She also noted: “Expanding pension coverage remains a top priority for the Commission. Our revamped Micro Pension Plan leverages technology to incentivise informal sector participation, making it easier for everyday Nigerians to save for retirement. This initiative aligns with our vision of inclusive growth and financial security for all.”
The PenCom boss further disclosed efforts by the Commission to address delays in retirement benefit payments to retirees of Federal Government treasury-funded MDAs.
“Recently, N44 billion was released under the 2024 budget appropriations to settle accrued pension rights for retirees from March to September 2023. Moving forward, we are working with the Federal Government to institutionalise a sustainable solution, ensuring retirees receive their benefits promptly and without undue stress.
“This year, we achieved a major milestone with the launch of the e-Application Portal for Pension Clearance Certificates (PCC) in October 2024. This initiative replaces the manual process, enabling companies to seamlessly apply for and receive PCCs online.
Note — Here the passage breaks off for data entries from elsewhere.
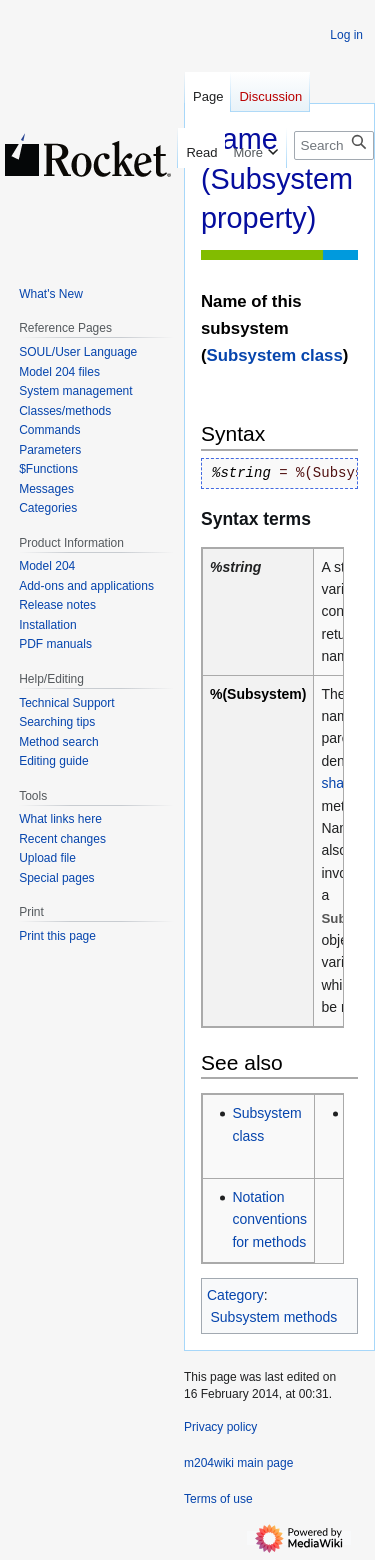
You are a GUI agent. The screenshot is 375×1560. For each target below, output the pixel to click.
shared (342, 783)
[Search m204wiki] (334, 145)
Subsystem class (275, 355)
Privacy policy (220, 1427)
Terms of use (218, 1499)
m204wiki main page (238, 1463)
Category (235, 1295)
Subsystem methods (274, 1317)
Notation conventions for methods (269, 1219)
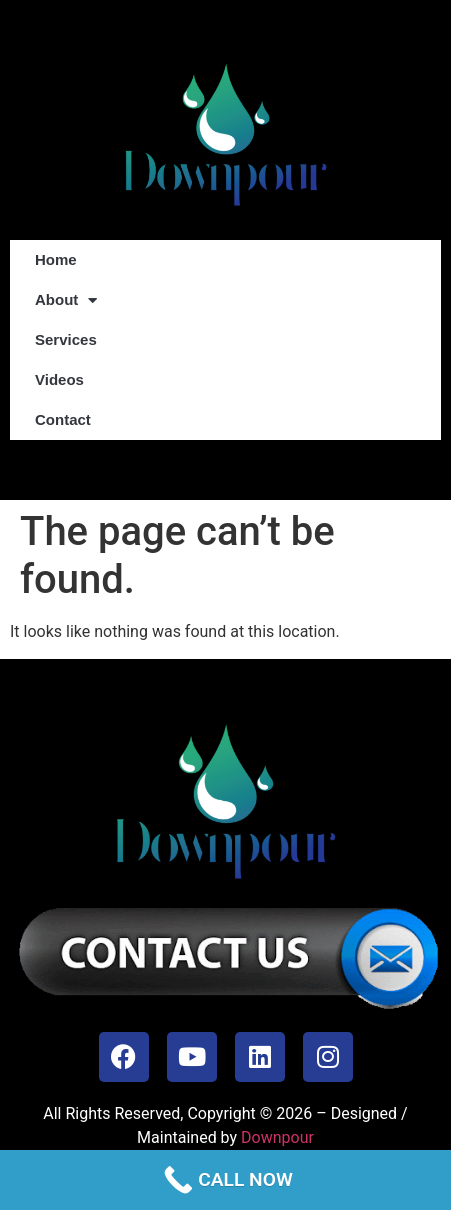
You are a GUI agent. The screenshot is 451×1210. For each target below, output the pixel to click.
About (66, 300)
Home (56, 259)
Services (66, 339)
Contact (63, 419)
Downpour (277, 1137)
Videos (59, 379)
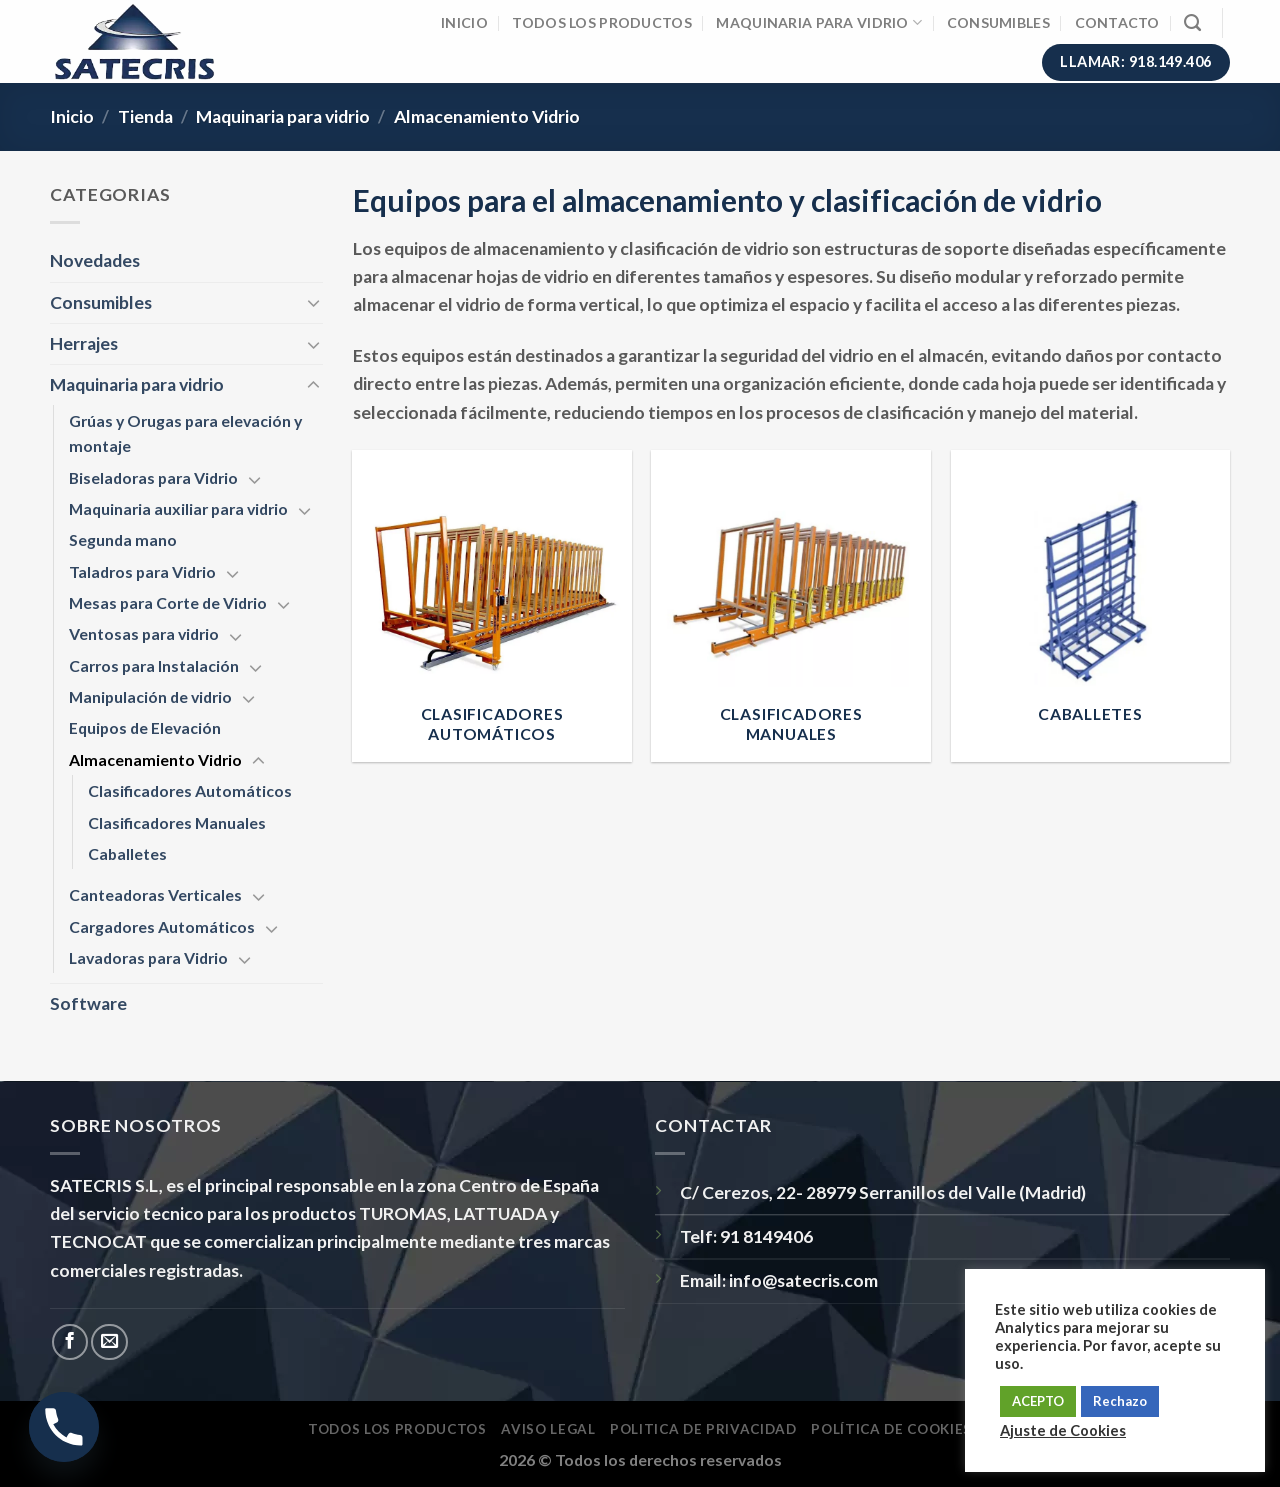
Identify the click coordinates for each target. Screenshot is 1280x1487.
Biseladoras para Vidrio (153, 477)
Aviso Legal (548, 1429)
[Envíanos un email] (109, 1342)
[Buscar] (1192, 23)
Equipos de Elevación (145, 727)
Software (88, 1003)
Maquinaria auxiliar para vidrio (178, 508)
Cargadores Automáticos (162, 926)
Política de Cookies (891, 1429)
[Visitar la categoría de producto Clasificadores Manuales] (791, 606)
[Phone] (64, 1427)
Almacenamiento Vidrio (155, 759)
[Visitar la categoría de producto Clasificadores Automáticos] (492, 606)
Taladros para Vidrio (142, 571)
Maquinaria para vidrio (819, 22)
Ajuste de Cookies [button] (1063, 1430)
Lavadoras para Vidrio (148, 957)
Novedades (95, 260)
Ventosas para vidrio (144, 633)
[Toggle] (313, 302)
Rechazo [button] (1120, 1401)
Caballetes (127, 853)
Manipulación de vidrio (150, 696)
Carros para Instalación (154, 665)
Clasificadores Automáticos (190, 790)
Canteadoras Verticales (155, 894)
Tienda (145, 116)
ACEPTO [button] (1038, 1401)
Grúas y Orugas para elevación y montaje (185, 433)
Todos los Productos (601, 22)
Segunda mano (123, 539)
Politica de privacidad (703, 1429)
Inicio (464, 22)
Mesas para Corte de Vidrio (168, 602)
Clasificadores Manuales (177, 822)
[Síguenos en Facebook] (70, 1342)
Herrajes (84, 343)
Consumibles (998, 22)
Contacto (1117, 22)
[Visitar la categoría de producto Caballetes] (1091, 606)
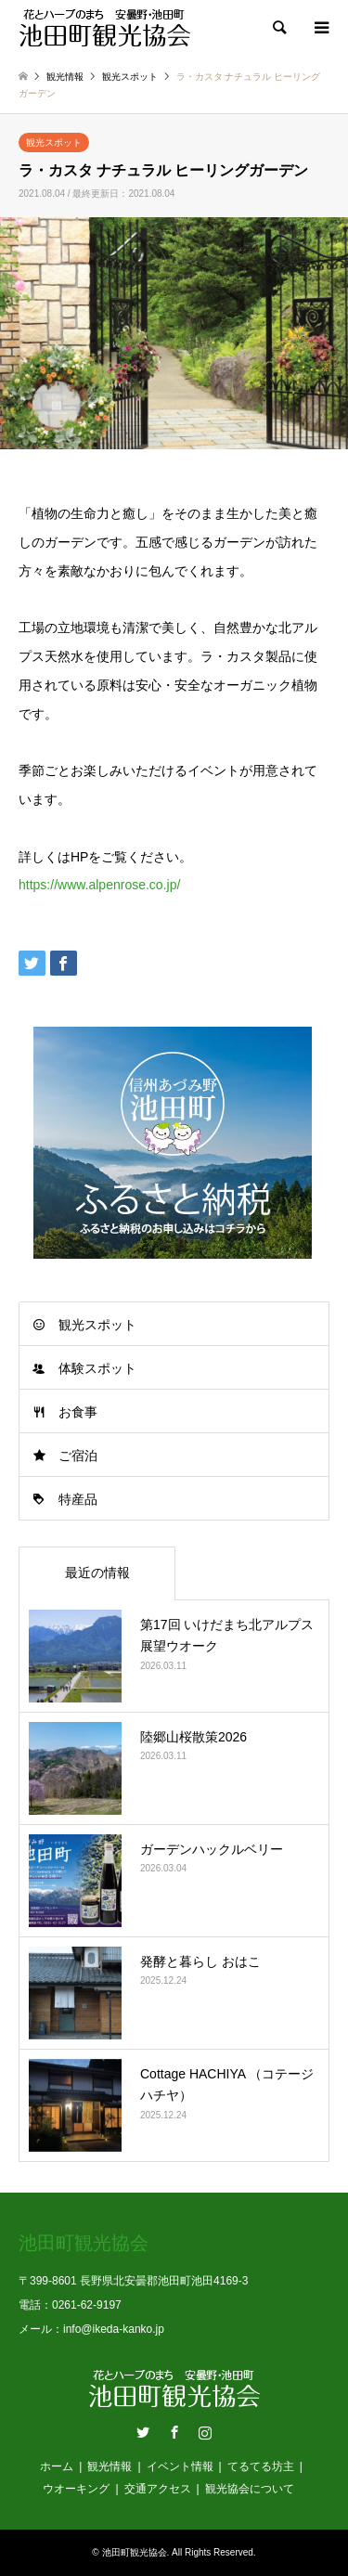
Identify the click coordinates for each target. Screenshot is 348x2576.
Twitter (142, 2432)
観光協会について (249, 2488)
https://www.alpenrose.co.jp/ (99, 884)
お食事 (77, 1412)
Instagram (205, 2432)
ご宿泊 (77, 1455)
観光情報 (109, 2466)
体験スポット (97, 1368)
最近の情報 (97, 1572)
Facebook (174, 2432)
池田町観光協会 (134, 2552)
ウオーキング (76, 2488)
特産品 (77, 1499)
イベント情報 (180, 2466)
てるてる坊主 (260, 2466)
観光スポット (54, 142)
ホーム (56, 2466)
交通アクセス (157, 2488)
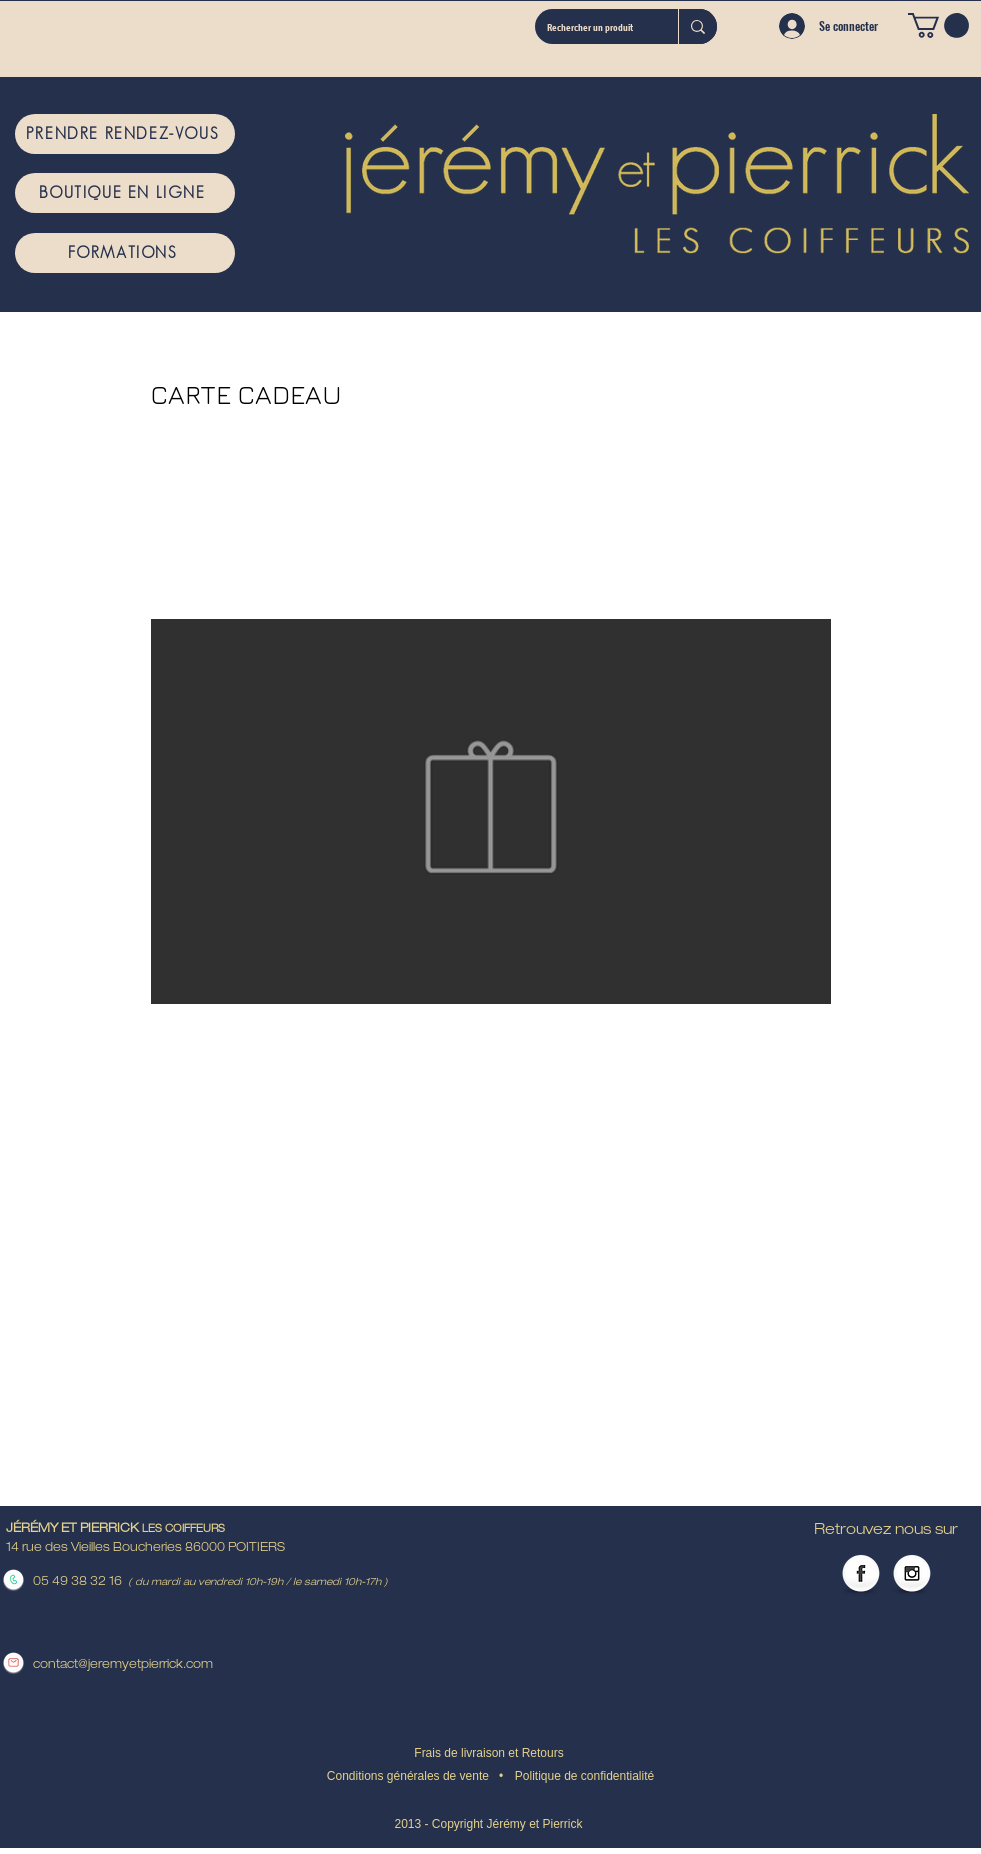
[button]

This year we have so far issued 38,528 PCCs, significantly enhancing ease of doing business and ensuring compliance.
“Additionally, the Pension Industry Shared Service Initiative is in advanced stages of implementation. This initiative will digitise pension contributions and remittances, ensuring seamless processing of Retirement Savings Account contributions and resolving discrepancies caused by incomplete remittance details.
“To further enhance contributors’ experiences, we have introduced a revised programmed withdrawal template, simplifying access to voluntary contributions and revising the threshold for en-bloc payments in line with the new minimum wage. These measures are designed to make retirement processes more efficient and user-centric,” she explained.